READ ALSO: Masks and tests: The Covid rules that tourists to Germany should know about

What are the draft plans?

As shown above in the diagram tweeted by the Health Minister in German, the rules have been divided into “”winter tyres” (Winterreifen)  and “snow chains” (Schneeketten), which is meant to represent possible different stages.

There are rules that will apply to the whole of Germany during the autumn/winter and early spring, certain measures that states can bring in, and the option for tougher restrictions if the situation worsens.

Nationwide protective measures from October 1st 2022 to April 7th 2023:

– Mandatory FFP2 masks on airplanes and on long-distance public transport.

– Mandatory masks and testing for access to hospitals and similar facilities, as well as for employees.

– Exceptions to the requirement to provide proof of testing are envisaged for recently vaccinated and recovered people, as well as for people who are being treated in the respective facilities or service providers.

– Exemptions from the mask requirement are provided for some people receiving treatment, for children under six, for people who can’t wear a mask for medical reasons, and for deaf and hard of hearing people.

Health Minister Karl Lauterbach wears an FFP2 mask at a conference in June.

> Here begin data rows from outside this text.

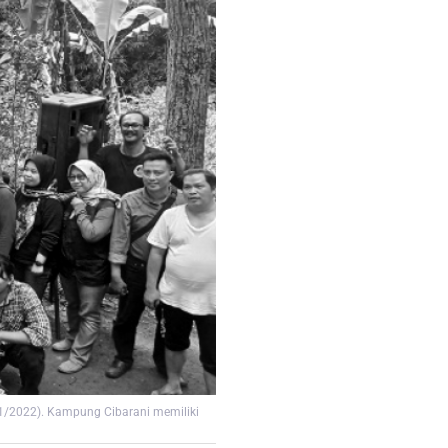
1/2022). Kampung Cibarani memiliki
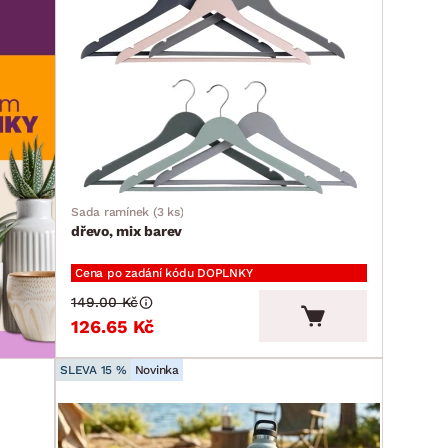
Sada ramínek (3 ks)
dřevo, mix barev
Cena po zadání kódu DOPLNKY
149.00 Kč
126.65 Kč
SLEVA 15 %
Novinka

Health Minister Karl Lauterbach wears an FFP2 mask at a conference in June. Photo: picture alliance/dpa | Kay Nietfeld

Optional tougher measures for states:

Under the draft plan, states can take additional measures if the pandemic situation requires. These include:

– Mandatory masks on public and regional transport.

– Mandatory masks in indoor spaces such as restaurants and cultural facilities. However, the plans envisage exceptions for people who have tested negatively against Covid, or who have been vaccinated or recently recovered. This could mean that the so-called ‘3G rule’ returns.

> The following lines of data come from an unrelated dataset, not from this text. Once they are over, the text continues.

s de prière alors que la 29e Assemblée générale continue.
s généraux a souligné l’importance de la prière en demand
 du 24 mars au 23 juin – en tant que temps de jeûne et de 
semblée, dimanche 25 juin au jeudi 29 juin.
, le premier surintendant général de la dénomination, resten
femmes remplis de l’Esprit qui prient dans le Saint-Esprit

– Compulsory testing and/or masks in certain communal facilities (such as shelters for asylum seekers and children’s homes). Compulsory masks in schools would only apply to pupils from the fifth school year onwards.

Extreme measures when situation is critical:

State parliaments can enact even stricter measures if there is a threat of the health system or critical infrastructure becoming overburdened. These include:

– Compulsory wearing of masks indoors – and even outdoors if the minimum distance of 1.5 metre cannot be maintained. An exemption for recently vaccinated, tested or recovered people wouldn’t apply. 

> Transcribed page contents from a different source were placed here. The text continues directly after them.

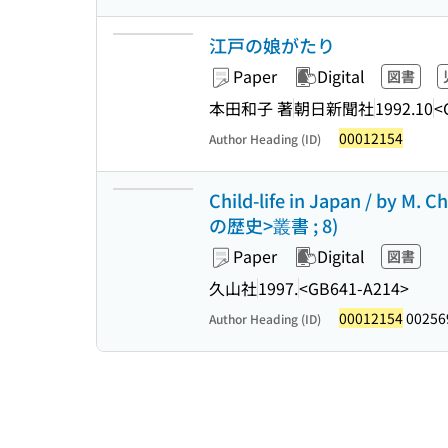
江戸の娘がたり
Paper
Digital
図書
本田和子 著
朝日新聞社
1992.10
<
00012154
Author Heading (ID)
Child-life in Japan / by M
の歴史>叢書 ; 8)
Paper
Digital
図書
久山社
1997.
<GB641-A214>
00012154
00256
Author Heading (ID)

– Mandatory health and safety plans (such as disinfectants and ventilation) for businesses and events in the recreational, cultural and sports sectors.

– Ordering a minimum distance of 1.5 m in public spaces and at outdoor events.

– Upper limits for participants at events in indoor areas.

What else should I know?

Justice Minister Marco Buschmann, of the Free Democrats, said it was important that Germany would not see further lockdowns, but that masks were a key part of the plan. 

“There should only be restrictions on freedom if they are necessary,” said Buschmann. “Our concept therefore rejects lockdowns and curfews.

“Instead, we rely on measures that are both effective and reasonable. Masks protect. And in certain situations, mandatory masks are also reasonable.

Justice Minister Marco Buschmann (FDP)

Justice Minister Marco Buschmann (FDP) gives an interview to DPA on February 3rd. Photo: picture alliance/dpa | Michael Kappeler

“That is why masks will be compulsory in hospitals and nursing homes as well as in long-distance transport. If the pandemic situation so requires, the states can also order compulsory masks for other areas of public life indoors. In culture, leisure, sport and gastronomy, however, there must be exceptions for tested, newly vaccinated and newly recovered persons.”

Buschmann said Germany was also relying on “individual responsibility of civil society – as most other European states do”.

He added that the government was paying “special attention” to schools.

“Children have a right to school education, and a school day that is as carefree as possible,” he said. “Therefore, there must be no school closures. A blanket obligation to wear masks in schools would also not be appropriate.”

What happens next?

The Cabinet will take a look at the proposals before the final draft goes to the Bundestag to be voted on.